▸ **Exercise aim**:
What is needed is an exact copy of every record.
((
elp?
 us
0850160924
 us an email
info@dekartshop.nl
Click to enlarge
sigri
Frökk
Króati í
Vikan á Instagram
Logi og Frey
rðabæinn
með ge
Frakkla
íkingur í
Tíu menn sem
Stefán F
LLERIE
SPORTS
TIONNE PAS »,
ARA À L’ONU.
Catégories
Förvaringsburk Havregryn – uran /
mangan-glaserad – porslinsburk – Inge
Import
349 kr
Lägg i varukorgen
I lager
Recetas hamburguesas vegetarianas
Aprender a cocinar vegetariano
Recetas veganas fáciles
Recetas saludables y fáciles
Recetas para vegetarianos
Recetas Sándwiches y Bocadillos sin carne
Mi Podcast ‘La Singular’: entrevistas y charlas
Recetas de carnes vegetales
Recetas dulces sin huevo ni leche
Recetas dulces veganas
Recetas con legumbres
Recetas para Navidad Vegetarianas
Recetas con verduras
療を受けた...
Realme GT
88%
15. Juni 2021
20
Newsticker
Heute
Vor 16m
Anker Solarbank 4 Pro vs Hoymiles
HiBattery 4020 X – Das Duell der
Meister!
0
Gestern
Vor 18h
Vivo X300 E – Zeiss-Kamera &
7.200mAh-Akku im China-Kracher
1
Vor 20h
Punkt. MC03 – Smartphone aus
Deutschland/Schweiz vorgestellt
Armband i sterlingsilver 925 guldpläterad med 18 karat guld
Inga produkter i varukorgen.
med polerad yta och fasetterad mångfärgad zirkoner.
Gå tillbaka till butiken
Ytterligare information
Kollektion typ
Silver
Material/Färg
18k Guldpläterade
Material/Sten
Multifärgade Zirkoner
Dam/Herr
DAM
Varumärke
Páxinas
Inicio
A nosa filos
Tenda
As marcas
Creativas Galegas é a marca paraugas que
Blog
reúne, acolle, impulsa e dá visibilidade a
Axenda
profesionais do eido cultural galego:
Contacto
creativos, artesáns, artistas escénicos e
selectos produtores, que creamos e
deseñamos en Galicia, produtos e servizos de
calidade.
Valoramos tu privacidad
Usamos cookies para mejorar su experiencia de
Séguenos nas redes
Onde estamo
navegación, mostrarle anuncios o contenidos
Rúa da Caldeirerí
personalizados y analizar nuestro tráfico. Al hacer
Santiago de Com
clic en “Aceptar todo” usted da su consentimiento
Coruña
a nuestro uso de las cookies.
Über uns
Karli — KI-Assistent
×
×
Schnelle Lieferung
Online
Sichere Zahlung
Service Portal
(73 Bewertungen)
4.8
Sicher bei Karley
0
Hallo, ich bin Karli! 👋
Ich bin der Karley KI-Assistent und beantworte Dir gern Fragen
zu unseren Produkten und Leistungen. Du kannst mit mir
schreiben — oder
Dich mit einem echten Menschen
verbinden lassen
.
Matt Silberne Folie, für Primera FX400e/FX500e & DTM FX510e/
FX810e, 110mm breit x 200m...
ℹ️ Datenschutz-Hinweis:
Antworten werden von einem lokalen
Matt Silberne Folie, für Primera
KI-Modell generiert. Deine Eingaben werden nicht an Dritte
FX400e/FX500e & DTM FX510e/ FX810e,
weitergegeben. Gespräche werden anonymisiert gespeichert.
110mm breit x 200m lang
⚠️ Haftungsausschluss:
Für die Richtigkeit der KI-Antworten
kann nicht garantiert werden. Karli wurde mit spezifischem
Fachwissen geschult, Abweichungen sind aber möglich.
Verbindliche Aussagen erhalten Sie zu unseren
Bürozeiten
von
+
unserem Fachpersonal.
))
▸ **The completed task**:
elp?
 us
0850160924
 us an email
info@dekartshop.nl
Click to enlarge
sigri
Frökk
Króati í
Vikan á Instagram
Logi og Frey
rðabæinn
með ge
Frakkla
íkingur í
Tíu menn sem
Stefán F
LLERIE
SPORTS
TIONNE PAS »,
ARA À L’ONU.
Catégories
Förvaringsburk Havregryn – uran /
mangan-glaserad – porslinsburk – Inge
Import
349 kr
Lägg i varukorgen
I lager
Recetas hamburguesas vegetarianas
Aprender a cocinar vegetariano
Recetas veganas fáciles
Recetas saludables y fáciles
Recetas para vegetarianos
Recetas Sándwiches y Bocadillos sin carne
Mi Podcast ‘La Singular’: entrevistas y charlas
Recetas de carnes vegetales
Recetas dulces sin huevo ni leche
Recetas dulces veganas
Recetas con legumbres
Recetas para Navidad Vegetarianas
Recetas con verduras
療を受けた...
Realme GT
88%
15. Juni 2021
20
Newsticker
Heute
Vor 16m
Anker Solarbank 4 Pro vs Hoymiles
HiBattery 4020 X – Das Duell der
Meister!
0
Gestern
Vor 18h
Vivo X300 E – Zeiss-Kamera &
7.200mAh-Akku im China-Kracher
1
Vor 20h
Punkt. MC03 – Smartphone aus
Deutschland/Schweiz vorgestellt
Armband i sterlingsilver 925 guldpläterad med 18 karat guld
Inga produkter i varukorgen.
med polerad yta och fasetterad mångfärgad zirkoner.
Gå tillbaka till butiken
Ytterligare information
Kollektion typ
Silver
Material/Färg
18k Guldpläterade
Material/Sten
Multifärgade Zirkoner
Dam/Herr
DAM
Varumärke
Páxinas
Inicio
A nosa filos
Tenda
As marcas
Creativas Galegas é a marca paraugas que
Blog
reúne, acolle, impulsa e dá visibilidade a
Axenda
profesionais do eido cultural galego:
Contacto
creativos, artesáns, artistas escénicos e
selectos produtores, que creamos e
deseñamos en Galicia, produtos e servizos de
calidade.
Valoramos tu privacidad
Usamos cookies para mejorar su experiencia de
Séguenos nas redes
Onde estamo
navegación, mostrarle anuncios o contenidos
Rúa da Caldeirerí
personalizados y analizar nuestro tráfico. Al hacer
Santiago de Com
clic en “Aceptar todo” usted da su consentimiento
Coruña
a nuestro uso de las cookies.
Über uns
Karli — KI-Assistent
×
×
Schnelle Lieferung
Online
Sichere Zahlung
Service Portal
(73 Bewertungen)
4.8
Sicher bei Karley
0
Hallo, ich bin Karli! 👋
Ich bin der Karley KI-Assistent und beantworte Dir gern Fragen
zu unseren Produkten und Leistungen. Du kannst mit mir
schreiben — oder
Dich mit einem echten Menschen
verbinden lassen
.
Matt Silberne Folie, für Primera FX400e/FX500e & DTM FX510e/
FX810e, 110mm breit x 200m...
ℹ️ Datenschutz-Hinweis:
Antworten werden von einem lokalen
Matt Silberne Folie, für Primera
KI-Modell generiert. Deine Eingaben werden nicht an Dritte
FX400e/FX500e & DTM FX510e/ FX810e,
weitergegeben. Gespräche werden anonymisiert gespeichert.
110mm breit x 200m lang
⚠️ Haftungsausschluss:
Für die Richtigkeit der KI-Antworten
kann nicht garantiert werden. Karli wurde mit spezifischem
Fachwissen geschult, Abweichungen sind aber möglich.
Verbindliche Aussagen erhalten Sie zu unseren
Bürozeiten
von
+
unserem Fachpersonal.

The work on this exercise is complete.